Лада смотрела на нее с непониманием.
— Какая сумма?
— Я готова заплатить тебе за идею, купить ее у тебя в полное свое распоряжение. Поняла? Итак, сколько?
Лада смутилась.
— Не знаю. Наверное, вы уже сами решили, Валентина Сергеевна, с теми специалистами.
Этого Валентина не ожидала. «Голова»- подумала она с уважением.
— Ты угадала, — суховато кивнула она. — Пять тысяч долларов. Вот конверт.

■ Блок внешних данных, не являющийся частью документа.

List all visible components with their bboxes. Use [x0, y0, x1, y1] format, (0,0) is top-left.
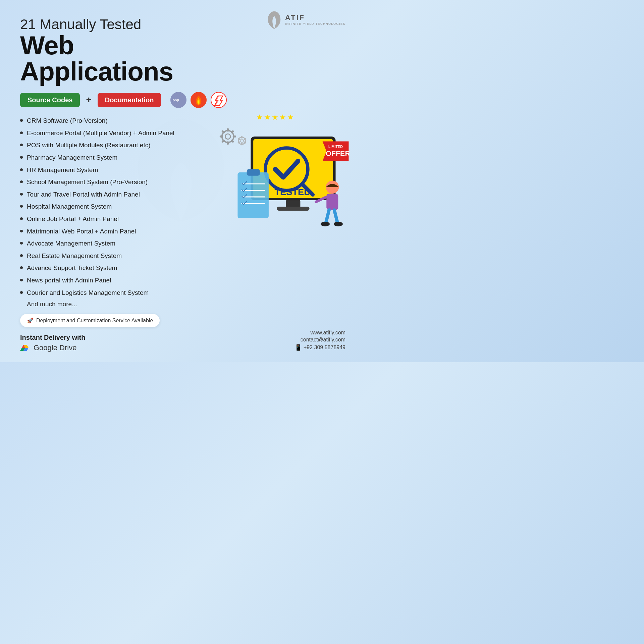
- main-content: CRM Software (Pro-Version) E-commerce Po…: [20, 116, 345, 352]
- tech-icons: php: [170, 92, 227, 108]
- svg-rect-30: [277, 207, 309, 211]
- svg-rect-9: [230, 130, 234, 134]
- svg-text:LIMITED: LIMITED: [328, 145, 343, 149]
- svg-rect-14: [220, 136, 223, 138]
- list-item: HR Management System: [20, 166, 195, 175]
- bullet: [20, 205, 23, 208]
- svg-rect-15: [221, 130, 225, 134]
- bullet: [20, 291, 23, 294]
- item-text: HR Management System: [27, 166, 98, 175]
- brand-logo: ATIF INFINITE YIELD TECHNOLOGIES: [267, 10, 345, 29]
- item-text: Pharmacy Management System: [27, 153, 117, 162]
- item-text: CRM Software (Pro-Version): [27, 116, 108, 125]
- monitor-illustration: TESTED LIMITED OFFER: [211, 123, 349, 248]
- bullet: [20, 193, 23, 196]
- google-drive-icon: [20, 343, 30, 352]
- brand-subtitle: INFINITE YIELD TECHNOLOGIES: [285, 22, 345, 25]
- star: ★: [272, 113, 278, 122]
- svg-line-43: [334, 210, 338, 223]
- item-text: Matrimonial Web Portal + Admin Panel: [27, 227, 136, 236]
- list-item: Matrimonial Web Portal + Admin Panel: [20, 227, 195, 236]
- deployment-icon: 🚀: [27, 317, 34, 324]
- item-text: Advocate Management System: [27, 239, 115, 248]
- app-list: CRM Software (Pro-Version) E-commerce Po…: [20, 116, 195, 352]
- item-text: Online Job Portal + Admin Panel: [27, 215, 119, 224]
- and-more: And much more...: [27, 301, 195, 308]
- list-item: POS with Multiple Modules (Restaurant et…: [20, 141, 195, 150]
- list-item: Online Job Portal + Admin Panel: [20, 215, 195, 224]
- heading-line1: 21 Manually Tested: [20, 17, 215, 32]
- svg-rect-18: [241, 136, 243, 139]
- bullet: [20, 254, 23, 257]
- star: ★: [256, 113, 263, 122]
- svg-point-45: [321, 222, 330, 226]
- item-text: School Management System (Pro-Version): [27, 178, 148, 187]
- php-icon: php: [170, 92, 186, 108]
- item-text: Hospital Management System: [27, 202, 112, 211]
- svg-rect-41: [326, 194, 338, 210]
- bullet: [20, 168, 23, 171]
- bullet: [20, 144, 23, 146]
- svg-point-17: [240, 139, 244, 143]
- item-text: Tour and Travel Portal with Admin Panel: [27, 190, 140, 199]
- svg-line-42: [326, 210, 329, 223]
- bullet: [20, 266, 23, 269]
- google-drive-row: Google Drive: [20, 343, 195, 352]
- bullet: [20, 230, 23, 232]
- heading-section: 21 Manually Tested Web Applications: [20, 17, 215, 85]
- svg-rect-12: [227, 142, 229, 145]
- bullet: [20, 180, 23, 183]
- bullet: [20, 242, 23, 245]
- brand-name: ATIF: [285, 13, 345, 22]
- list-item: Tour and Travel Portal with Admin Panel: [20, 190, 195, 199]
- item-text: E-commerce Portal (Multiple Vendor) + Ad…: [27, 129, 174, 138]
- list-item: Pharmacy Management System: [20, 153, 195, 162]
- google-drive-label: Google Drive: [34, 343, 76, 352]
- star: ★: [264, 113, 271, 122]
- svg-text:OFFER: OFFER: [326, 150, 349, 158]
- deployment-badge: 🚀 Deployment and Customization Service A…: [20, 314, 160, 327]
- laravel-icon: [211, 92, 227, 108]
- svg-point-7: [225, 134, 230, 139]
- bullet: [20, 119, 23, 122]
- delivery-section: Instant Delivery with Google Drive: [20, 334, 195, 352]
- star: ★: [287, 113, 294, 122]
- svg-rect-11: [230, 139, 234, 143]
- delivery-title: Instant Delivery with: [20, 334, 195, 341]
- item-text: Real Estate Management System: [27, 252, 122, 261]
- list-item: Courier and Logistics Management System: [20, 288, 195, 298]
- svg-text:TESTED: TESTED: [274, 187, 311, 197]
- item-text: POS with Multiple Modules (Restaurant et…: [27, 141, 151, 150]
- bullet: [20, 156, 23, 159]
- svg-text:php: php: [173, 98, 179, 102]
- list-item: Advance Support Ticket System: [20, 264, 195, 273]
- item-text: Courier and Logistics Management System: [27, 288, 149, 298]
- svg-rect-8: [227, 128, 229, 132]
- svg-rect-29: [286, 200, 301, 207]
- list-item: Advocate Management System: [20, 239, 195, 248]
- stars-row: ★ ★ ★ ★ ★: [211, 113, 339, 122]
- list-item: Real Estate Management System: [20, 252, 195, 261]
- logo-icon: [267, 10, 282, 29]
- svg-rect-35: [247, 169, 260, 176]
- svg-rect-34: [237, 172, 269, 218]
- bullet: [20, 131, 23, 134]
- svg-point-46: [334, 222, 343, 226]
- codeigniter-icon: [191, 92, 207, 108]
- list-item: School Management System (Pro-Version): [20, 178, 195, 187]
- bullet: [20, 217, 23, 220]
- svg-rect-10: [233, 136, 236, 138]
- illustration-section: ★ ★ ★ ★ ★: [205, 116, 345, 352]
- item-text: Advance Support Ticket System: [27, 264, 117, 273]
- source-codes-badge: Source Codes: [20, 93, 80, 107]
- illustration-wrapper: ★ ★ ★ ★ ★: [211, 113, 339, 249]
- plus-separator: +: [86, 95, 91, 105]
- badges-row: Source Codes + Documentation php: [20, 92, 345, 108]
- deployment-text: Deployment and Customization Service Ava…: [36, 318, 153, 324]
- bullet: [20, 279, 23, 281]
- svg-rect-13: [221, 139, 225, 143]
- svg-rect-21: [241, 143, 243, 146]
- heading-line2: Web Applications: [20, 32, 215, 85]
- star: ★: [279, 113, 286, 122]
- list-item: E-commerce Portal (Multiple Vendor) + Ad…: [20, 129, 195, 138]
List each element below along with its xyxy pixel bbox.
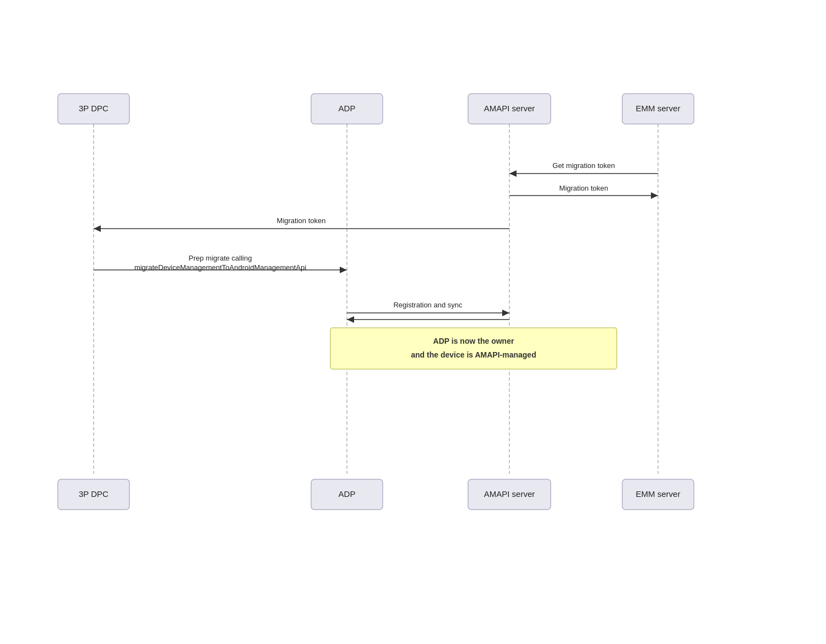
arrowhead-migration-token-1: [651, 192, 658, 199]
actor-label-dpc-bottom: 3P DPC: [79, 489, 108, 499]
arrow-label-get-migration-token: Get migration token: [552, 161, 615, 170]
diagram-container: 3P DPC ADP AMAPI server EMM server Get m…: [22, 88, 804, 540]
arrowhead-prep-migrate: [340, 267, 347, 273]
arrow-label-prep-migrate-line1: Prep migrate calling: [189, 254, 252, 262]
actor-label-emm-top: EMM server: [636, 104, 681, 113]
highlight-box: [330, 328, 617, 369]
arrowhead-reg-sync-right: [502, 310, 509, 316]
highlight-label-line1: ADP is now the owner: [433, 337, 514, 345]
actor-label-amapi-top: AMAPI server: [484, 104, 535, 113]
actor-label-emm-bottom: EMM server: [636, 489, 681, 499]
highlight-label-line2: and the device is AMAPI-managed: [411, 350, 536, 359]
arrowhead-get-migration-token: [509, 170, 517, 177]
arrowhead-reg-sync-left: [347, 316, 354, 323]
actor-label-adp-bottom: ADP: [339, 489, 356, 499]
arrowhead-migration-token-2: [94, 225, 101, 232]
actor-label-adp-top: ADP: [339, 104, 356, 113]
actor-label-amapi-bottom: AMAPI server: [484, 489, 535, 499]
arrow-label-prep-migrate-line2: migrateDeviceManagementToAndroidManageme…: [134, 263, 306, 272]
arrow-label-migration-token-1: Migration token: [559, 184, 608, 192]
arrow-label-reg-sync: Registration and sync: [393, 301, 463, 309]
arrow-label-migration-token-2: Migration token: [277, 217, 326, 225]
actor-label-dpc-top: 3P DPC: [79, 104, 108, 113]
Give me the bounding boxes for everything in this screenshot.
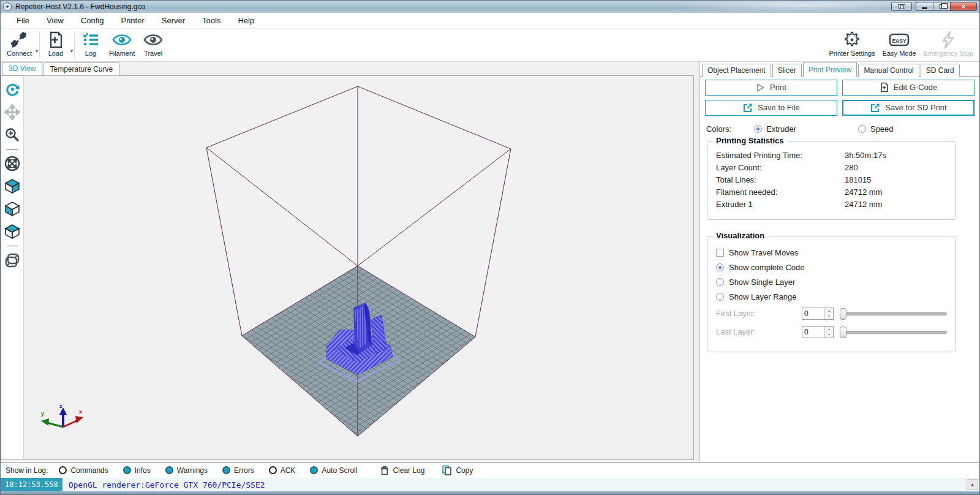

— А, — осеклась Лада. — Может, не надо?
— Почему же, — смягчилась Валентина. — Бери, не сомневайся. Удачи тебе. И не говори никому об этом. Вообще ни о чем, поняла?
После обеда она собрала оперативку. К этому времени подошли еще несколько человек, в том числе Виктор, зато Лады и Юры уже не было.
— Господа, — начала она с улыбкой одушевления, — разрешите посвятить вас в новое направление нашей работы. Это наружная реклама, но не обычная, какую мы видим в метро и на улицах, а с хитрым коммерческим секретом. Средняя стоимость одного щита три на шесть метров составляет для клиента тысячу долларов. Но если на щите будет изображена схема главной и прилегающих улиц, а на этих улицах разместятся те магазины, банки, фирмы, которые захотят себя указать за меньшую плату, то можно представить, сколько денег может принести один такой щит при том, что на каждый может попасть десяток-другой компаний, готовых выложить свои кровные в сумме, далеко уступающей стоимости единоличного щита. Агентство будет платить вам пятнадцать процентов с каждого договора. Придется ходить по улицам, обойти все прилегающие переулки, поработать ногами, а не только сидеть за телефоном, как было до сих пор. А чтобы не было пересечений и обид, мы разбили карту города на участки, в которых каждый из вас может спокойно работать. Вопросы есть?
Идея была настолько проста, что показалось, будто она была всегда.
— Сумасшедшие деньги, — сказал кто-то.
— Посмотрим. Мы уже дали информацию в газету о том, что именно наше агентство приступает к этой работе, теперь ведем переговоры с Московским Правительством. Внимание! Участки выбираются по тем фирмам, с которыми у вас был крупнейший договор, и с которыми вы быстро поладите. Понятно, да? Приступайте.